Records from a dataset
==========

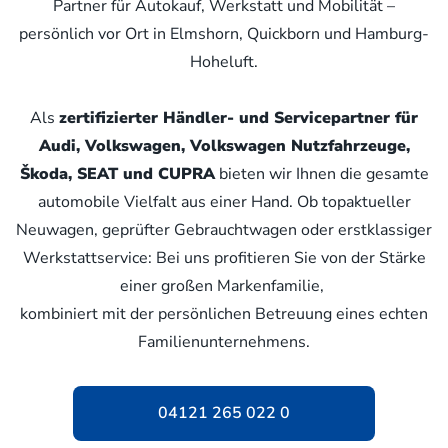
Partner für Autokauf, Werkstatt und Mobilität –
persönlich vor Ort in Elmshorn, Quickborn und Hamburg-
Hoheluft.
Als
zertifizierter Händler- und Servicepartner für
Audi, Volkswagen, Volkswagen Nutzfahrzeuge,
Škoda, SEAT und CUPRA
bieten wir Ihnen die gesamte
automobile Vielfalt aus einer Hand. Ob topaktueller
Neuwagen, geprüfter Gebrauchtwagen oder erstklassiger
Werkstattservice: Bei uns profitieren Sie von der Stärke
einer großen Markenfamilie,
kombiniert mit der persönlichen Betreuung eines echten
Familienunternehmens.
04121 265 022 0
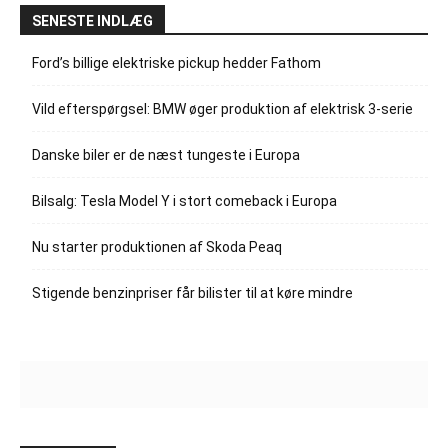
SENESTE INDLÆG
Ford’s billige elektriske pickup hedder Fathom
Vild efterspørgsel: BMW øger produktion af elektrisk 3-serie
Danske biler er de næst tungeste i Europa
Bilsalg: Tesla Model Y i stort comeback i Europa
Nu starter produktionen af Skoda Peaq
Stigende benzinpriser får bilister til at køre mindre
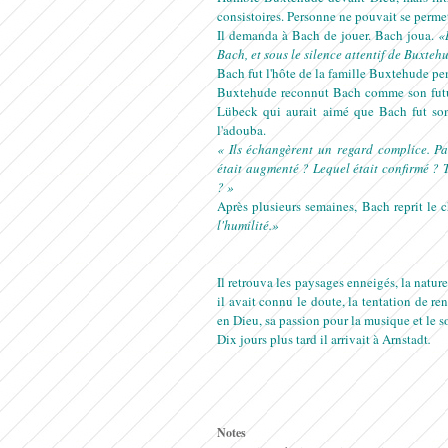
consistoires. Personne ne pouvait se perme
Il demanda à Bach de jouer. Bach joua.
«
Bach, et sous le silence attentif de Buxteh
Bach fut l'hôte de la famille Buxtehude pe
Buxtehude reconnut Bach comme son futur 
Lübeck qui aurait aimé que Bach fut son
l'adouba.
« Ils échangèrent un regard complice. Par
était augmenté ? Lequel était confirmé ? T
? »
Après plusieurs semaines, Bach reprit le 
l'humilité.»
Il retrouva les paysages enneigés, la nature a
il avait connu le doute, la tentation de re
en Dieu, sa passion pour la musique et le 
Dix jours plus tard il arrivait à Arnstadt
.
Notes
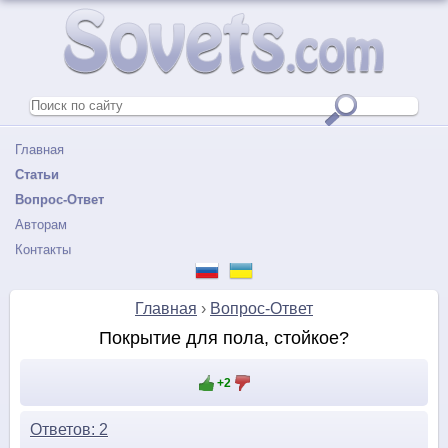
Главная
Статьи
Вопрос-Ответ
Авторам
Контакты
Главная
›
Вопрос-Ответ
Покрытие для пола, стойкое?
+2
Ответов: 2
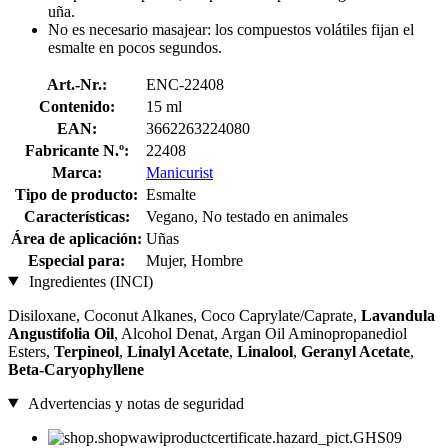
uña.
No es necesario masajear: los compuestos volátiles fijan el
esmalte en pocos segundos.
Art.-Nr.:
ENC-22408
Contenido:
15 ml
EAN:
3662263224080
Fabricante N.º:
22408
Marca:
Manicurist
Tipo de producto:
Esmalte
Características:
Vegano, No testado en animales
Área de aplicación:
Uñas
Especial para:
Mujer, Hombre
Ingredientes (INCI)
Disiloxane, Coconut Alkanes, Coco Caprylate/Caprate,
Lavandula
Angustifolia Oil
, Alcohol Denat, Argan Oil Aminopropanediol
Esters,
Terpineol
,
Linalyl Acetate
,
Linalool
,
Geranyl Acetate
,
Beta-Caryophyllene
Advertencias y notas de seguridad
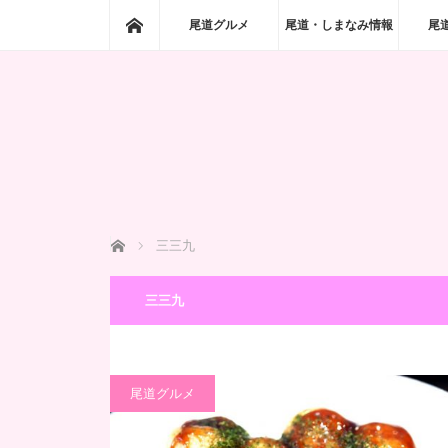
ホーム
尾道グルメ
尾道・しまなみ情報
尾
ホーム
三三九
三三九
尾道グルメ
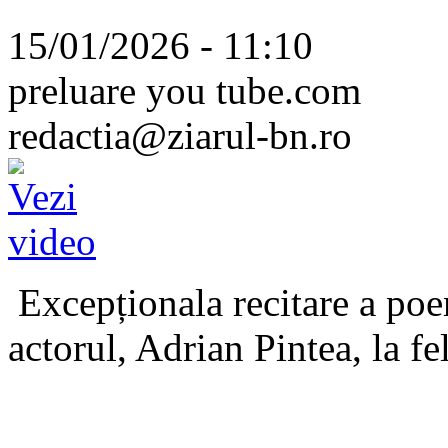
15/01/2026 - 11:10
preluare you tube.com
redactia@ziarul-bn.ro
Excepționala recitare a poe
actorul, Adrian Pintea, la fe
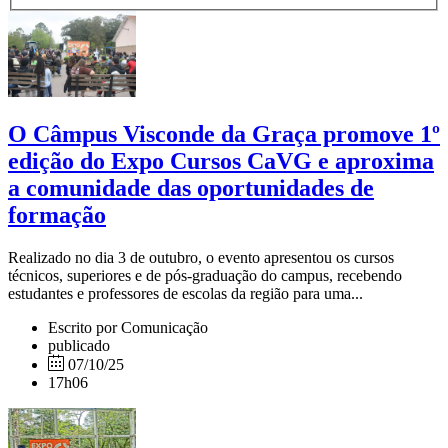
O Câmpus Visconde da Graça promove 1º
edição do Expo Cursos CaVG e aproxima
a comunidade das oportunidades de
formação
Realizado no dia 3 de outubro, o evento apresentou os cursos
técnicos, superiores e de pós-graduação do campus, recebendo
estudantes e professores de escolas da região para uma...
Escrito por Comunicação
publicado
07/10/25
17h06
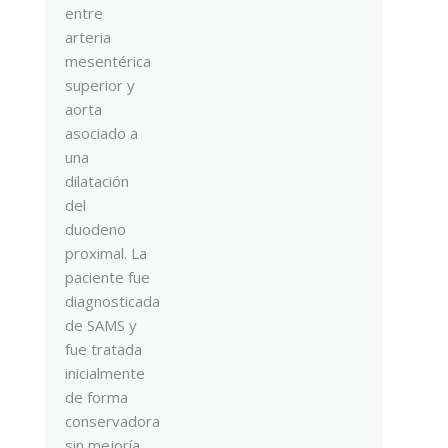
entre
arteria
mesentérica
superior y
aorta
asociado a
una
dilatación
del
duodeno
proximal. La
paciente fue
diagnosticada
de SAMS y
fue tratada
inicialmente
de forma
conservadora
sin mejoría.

==========

(Work task) Wherever the word "einer" turns up in the records, copy out the line it is on.

(Solution)
automobile Vielfalt aus einer Hand. Ob topaktueller
einer großen Markenfamilie,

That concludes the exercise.